THE PROBLEM.
Leaving out every picture, output the records below exactly as they are.

[Dataset entries]
————
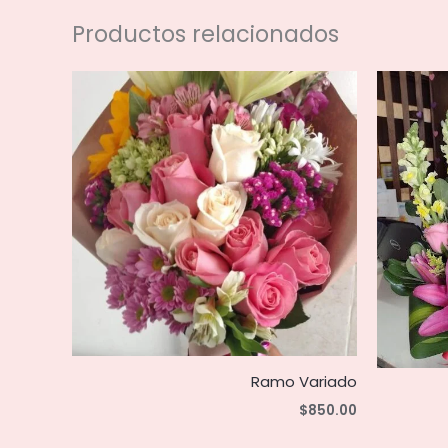
Productos relacionados
Ramo Variado
$
850.00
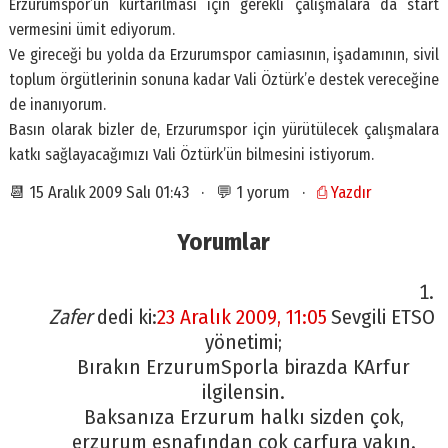
Erzurumspor’un kurtarılması için gerekli çalışmalara da start
vermesini ümit ediyorum.
Ve gireceği bu yolda da Erzurumspor camiasının, işadamının, sivil
toplum örgütlerinin sonuna kadar Vali Öztürk’e destek vereceğine
de inanıyorum.
Basın olarak bizler de, Erzurumspor için yürütülecek çalışmalara
katkı sağlayacağımızı Vali Öztürk’ün bilmesini istiyorum.
📆 15 Aralık 2009 Salı 01:43 · 💬 1 yorum ·
⎙ Yazdır
Yorumlar
Zafer
dedi ki:
23 Aralık 2009, 11:05
Sevgili ETSO
yönetimi;
Bırakın ErzurumSporla birazda KArfur
ilgilensin.
Baksanıza Erzurum halkı sizden çok,
erzurum esnafından çok carfura yakın.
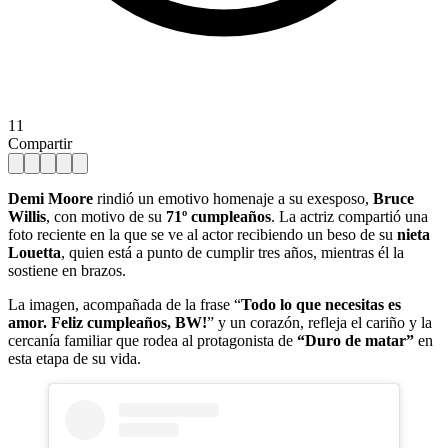
11
Compartir
Demi Moore
rindió un emotivo homenaje a su exesposo,
Bruce
Willis
, con motivo de su
71º cumpleaños
. La actriz compartió una
foto reciente en la que se ve al actor recibiendo un beso de su
nieta
Louetta
, quien está a punto de cumplir tres años, mientras él la
sostiene en brazos.
La imagen, acompañada de la frase “
Todo lo que necesitas es
amor. Feliz cumpleaños, BW!
” y un corazón, refleja el cariño y la
cercanía familiar que rodea al protagonista de
“Duro de matar”
en
esta etapa de su vida.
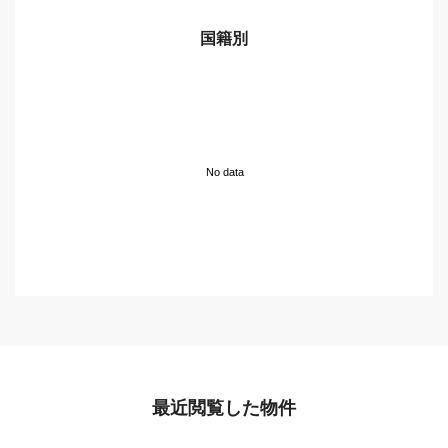
国籍別
No data
最近閲覧した物件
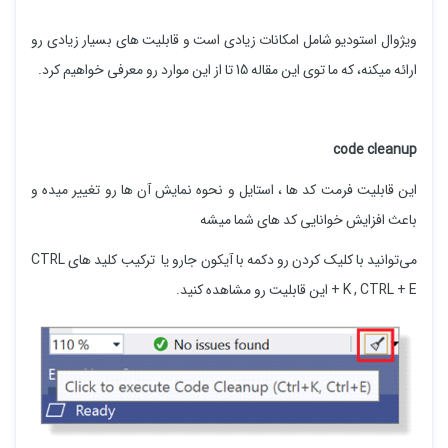
ویژوال استودیو شامل امکانات زیادی است و قابلیت های بسیار زیادی رو
ارائه میکنه، که ما توی این مقاله 15 تا از این موارد رو معرفی خواهیم کرد.
code cleanup
این قابلیت فرمت کد ها ، استایل و نحوه نمایش آن ها رو تغییر میده و
باعث افزایش خوانایی کد های شما میشه
می‌توانید با کلیک کردن رو دکمه با آیکون جارو یا ترکیب کلید های CTRL
+ K , CTRL + E این قابلیت رو مشاهده کنید.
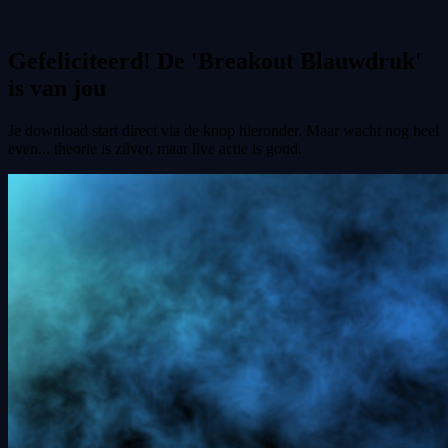
Gefeliciteerd! De 'Breakout Blauwdruk'
is van jou
Je download start direct via de knop hieronder. Maar wacht nog heel
even... theorie is zilver, maar live actie is goud.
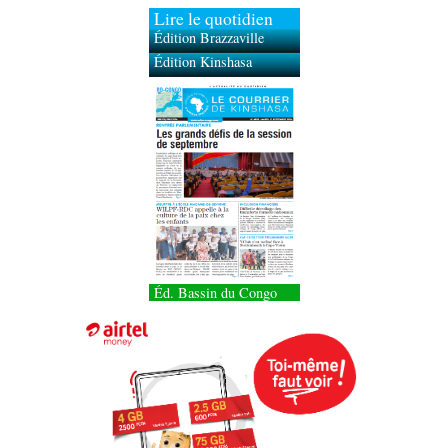
Lire le quotidien
Édition Brazzaville
Édition Kinshasa
Éd. Bassin du Congo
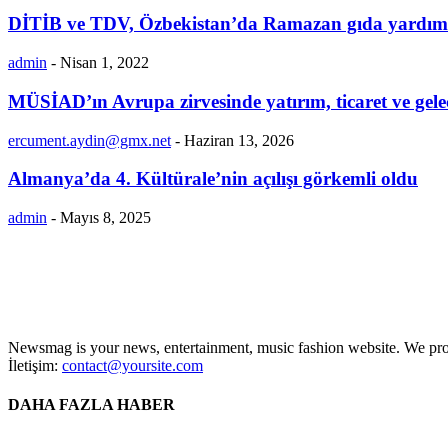
DİTİB ve TDV, Özbekistan’da Ramazan gıda yardım
admin
-
Nisan 1, 2022
MÜSİAD’ın Avrupa zirvesinde yatırım, ticaret ve gelec
ercument.aydin@gmx.net
-
Haziran 13, 2026
Almanya’da 4. Kültürale’nin açılışı görkemli oldu
admin
-
Mayıs 8, 2025
Newsmag is your news, entertainment, music fashion website. We provi
İletişim:
contact@yoursite.com
DAHA FAZLA HABER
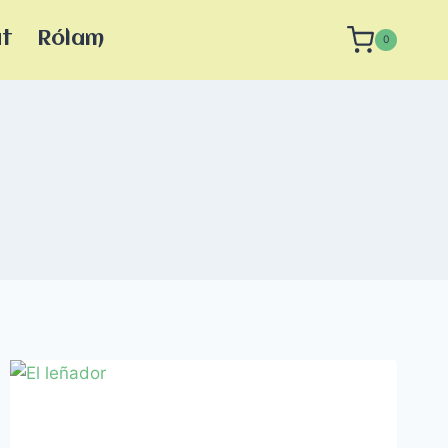
at
Rólam
0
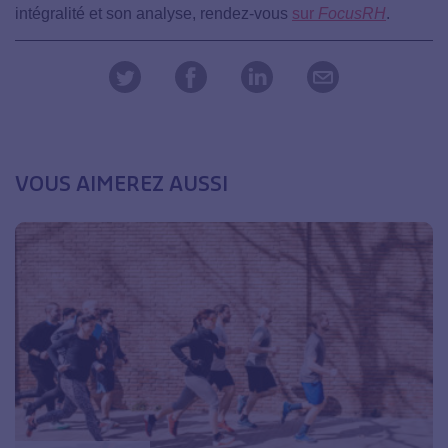
intégralité et son analyse, rendez-vous
sur
FocusRH
.
VOUS AIMEREZ AUSSI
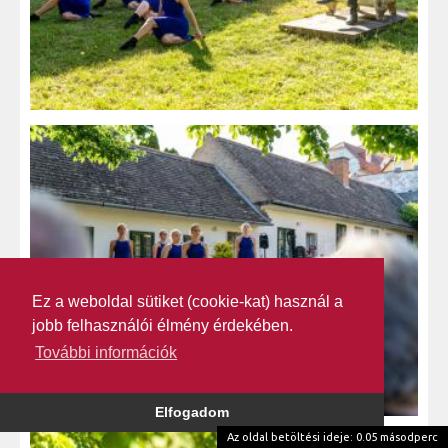
Ez a weboldal sütiket (cookie-kat) használ a
jobb felhasználói élmény érdekében.
További információk
Elfogadom
Az oldal betöltési ideje: 0.05 másodperc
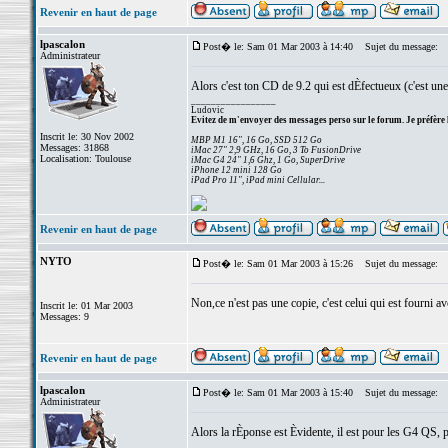
Revenir en haut de page
lpascalon
Post� le: Sam 01 Mar 2003 à 14:40
Sujet du message:
Administrateur
Alors c'est ton CD de 9.2 qui est dÈfectueux (c'est une
_________________
Ludovic
Evitez de m'envoyer des messages perso sur le forum. Je préfère 
Inscrit le: 30 Nov 2002
MBP M1 16", 16 Go, SSD 512 Go
Messages: 31868
iMac 27" 2,9 GHz, 16 Go, 3 To FusionDrive
Localisation: Toulouse
iMac G4 24" 1,6 Ghz, 1 Go, SuperDrive
iPhone 12 mini 128 Go
iPad Pro 11", iPad mini Cellular...
Revenir en haut de page
NYTO
Post� le: Sam 01 Mar 2003 à 15:26
Sujet du message:
Non,ce n'est pas une copie, c'est celui qui est fou
Inscrit le: 01 Mar 2003
Messages: 9
Revenir en haut de page
lpascalon
Post� le: Sam 01 Mar 2003 à 15:40
Sujet du message:
Administrateur
Alors la rÈponse est Èvidente, il est pour les G4 QS,
_________________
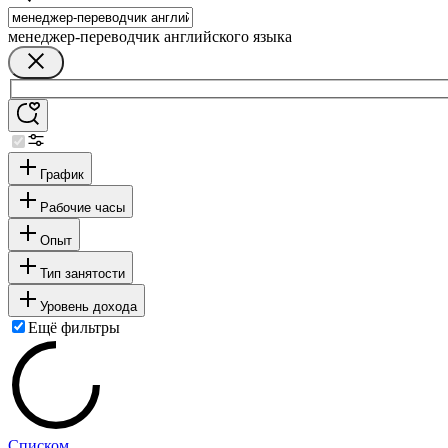
менеджер-переводчик английского языка
График
Рабочие часы
Опыт
Тип занятости
Уровень дохода
Ещё фильтры
Списком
————
OUTPUT.
Productos relacionados
Ramo Variado
$
850.00
Erzurumspor’un kurtarılması için gerekli çalışmalara da start
vermesini ümit ediyorum.
Ve gireceği bu yolda da Erzurumspor camiasının, işadamının, sivil
toplum örgütlerinin sonuna kadar Vali Öztürk’e destek vereceğine
de inanıyorum.
Basın olarak bizler de, Erzurumspor için yürütülecek çalışmalara
katkı sağlayacağımızı Vali Öztürk’ün bilmesini istiyorum.
📆 15 Aralık 2009 Salı 01:43 · 💬 1 yorum ·
⎙ Yazdır
Yorumlar
Zafer
dedi ki:
23 Aralık 2009, 11:05
Sevgili ETSO
yönetimi;
Bırakın ErzurumSporla birazda KArfur
ilgilensin.
Baksanıza Erzurum halkı sizden çok,
erzurum esnafından çok carfura yakın.
11
Compartir
Demi Moore
rindió un emotivo homenaje a su exesposo,
Bruce
Willis
, con motivo de su
71º cumpleaños
. La actriz compartió una
foto reciente en la que se ve al actor recibiendo un beso de su
nieta
Louetta
, quien está a punto de cumplir tres años, mientras él la
sostiene en brazos.
La imagen, acompañada de la frase “
Todo lo que necesitas es
amor. Feliz cumpleaños, BW!
” y un corazón, refleja el cariño y la
cercanía familiar que rodea al protagonista de
“Duro de matar”
en
esta etapa de su vida.
国籍別
No data
最近閲覧した物件
ویژوال استودیو شامل امکانات زیادی است و قابلیت های بسیار زیادی رو
ارائه میکنه، که ما توی این مقاله 15 تا از این موارد رو معرفی خواهیم کرد.
code cleanup
این قابلیت فرمت کد ها ، استایل و نحوه نمایش آن ها رو تغییر میده و
باعث افزایش خوانایی کد های شما میشه
می‌توانید با کلیک کردن رو دکمه با آیکون جارو یا ترکیب کلید های CTRL
+ K , CTRL + E این قابلیت رو مشاهده کنید.
Gefeliciteerd! De 'Breakout Blauwdruk'
is van jou
Je download start direct via de knop hieronder. Maar wacht nog heel
even... theorie is zilver, maar live actie is goud.
Lire le quotidien
Édition Brazzaville
Édition Kinshasa
Éd. Bassin du Congo
DİTİB ve TDV, Özbekistan’da Ramazan gıda yardım
admin
-
Nisan 1, 2022
MÜSİAD’ın Avrupa zirvesinde yatırım, ticaret ve gelec
ercument.aydin@gmx.net
-
Haziran 13, 2026
Almanya’da 4. Kültürale’nin açılışı görkemli oldu
admin
-
Mayıs 8, 2025
Newsmag is your news, entertainment, music fashion website. We provi
İletişim:
contact@yoursite.com
DAHA FAZLA HABER
at
Rólam
0
intégralité et son analyse, rendez-vous
sur
FocusRH
.
VOUS AIMEREZ AUSSI
Ez a weboldal sütiket (cookie-kat) használ a
jobb felhasználói élmény érdekében.
További információk
Elfogadom
Az oldal betöltési ideje: 0.05 másodperc
Revenir en haut de page
lpascalon
Post� le: Sam 01 Mar 2003 à 14:40
Sujet du message:
Administrateur
Alors c'est ton CD de 9.2 qui est dÈfectueux (c'est une
_________________
Ludovic
Evitez de m'envoyer des messages perso sur le forum. Je préfère 
Inscrit le: 30 Nov 2002
MBP M1 16", 16 Go, SSD 512 Go
Messages: 31868
iMac 27" 2,9 GHz, 16 Go, 3 To FusionDrive
Localisation: Toulouse
iMac G4 24" 1,6 Ghz, 1 Go, SuperDrive
iPhone 12 mini 128 Go
iPad Pro 11", iPad mini Cellular...
Revenir en haut de page
NYTO
Post� le: Sam 01 Mar 2003 à 15:26
Sujet du message:
Non,ce n'est pas une copie, c'est celui qui est fou
Inscrit le: 01 Mar 2003
Messages: 9
Revenir en haut de page
lpascalon
Post� le: Sam 01 Mar 2003 à 15:40
Sujet du message:
Administrateur
Alors la rÈponse est Èvidente, il est pour les G4 QS,
_________________
менеджер-переводчик английского языка
График
Рабочие часы
Опыт
Тип занятости
Уровень дохода
Ещё фильтры
Списком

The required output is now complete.